EXERCISE AIM:
Exactly as written, output each of the lines below, with no images.

Stored items:
────

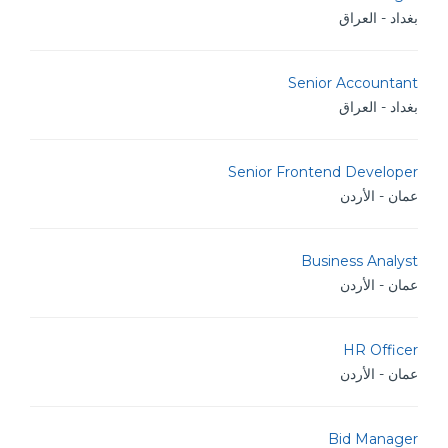
بغداد - العراق
Senior Accountant
بغداد - العراق
Senior Frontend Developer
عمان - الأردن
Business Analyst
عمان - الأردن
HR Officer
عمان - الأردن
Bid Manager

────

PROBLEM SOLUTION:
بغداد - العراق
Senior Accountant
بغداد - العراق
Senior Frontend Developer
عمان - الأردن
Business Analyst
عمان - الأردن
HR Officer
عمان - الأردن
Bid Manager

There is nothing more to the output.